Read the records from the raw data store, using Delta Live Tables to clean the data and create a new table.

Step 1 - Create an Azure Databricks Notebook

import dlt
from pyspark.sql.functions import *
from pyspark.sql.types import *

json_path = "/databricks-datasets/stream.json"
@dlt.table(
  comment="The raw clickstream dataset, ingested from /databricks-datasets."
)
def stream_raw():
  return (spark.read.json(json_path))

@dlt.table(
  comment="Clickstream data cleaned and prepared for analysis."
)
def clickstream_prepared():
  return (
    dlt.read("clickstream_raw")
      .withColumn("click_count", expr("CAST(n AS INT)"))
      .withColumnRenamed("curr_title", "page_title")
      .select("page_title", "click_count")
  )

In this code, we are creating databricks delta live tables.

Step 2 - Create Azure Databricks Pipeline

Now, go to the jobs from the Databricks workspace UI, click on the pipeline tab and create the pipeline.

Concepts of Delta Table

Pipeline

It is the main component of Databricks Delta Table which is used to linked source data set with destination data set.
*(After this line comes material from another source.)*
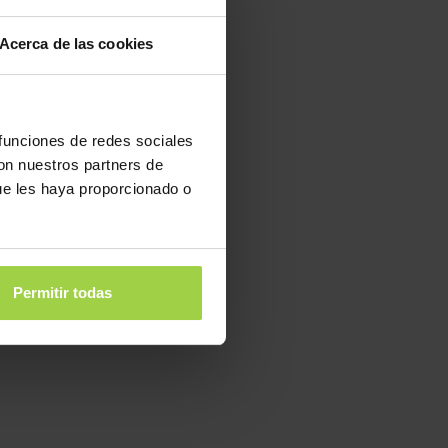
Acerca de las cookies
 funciones de redes sociales
con nuestros partners de
ue les haya proporcionado o
Permitir todas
We can either use SQL Queries or Python code to define the pipeline for Delta Table.

Queries

We can apply data transformations in Delta Table using queries.

Expectations

Data Quality and all relevant control checks can be defined in the expectations section. We can define expectations to keep the record or drop the record. It is also possible to stop the pipeline in case certain expectations don't match.

Pipeline Settings

It is also possible to set various configurations about the pipeline to create end to end automated pipeline. Pipeline settings are mainly in the JSON format and we can configure below,

  • Libraries
  • Cloud Storage
  • Other Python Package dependency
  • Spark Cluster Configuration

Datasets

There are mainly two types of pipeline datasets: Views and Tables,

Views - Views are similar to normal views in SQL which allows us to break complex queries.

Tables - We can create either complete tables or incremental tables.

Continuous and Triggered Pipeline

Delta Live tables support two types of triggers to run the pipeline. Triggered pipeline which will update the data based on the pipeline definition once. Continuous pipeline will continuously ingest and transform data based on the pipeline logic which will make sure that downstream consumers have data available and it is fully up to date.

Note
Delta Live Table can be created in python as well as SQL language. Delta Live Tables currently only supports updating data on the top of Delta Tables. We can't write multiple queries in the pipeline to update the same table.

Conclusion

In this blog, we showed how efficiently we can create end-to-end ETL pipelines with the help of Databricks Delta Live Tables including Data Quality and Validation control configurations, automation testing, and monitoring.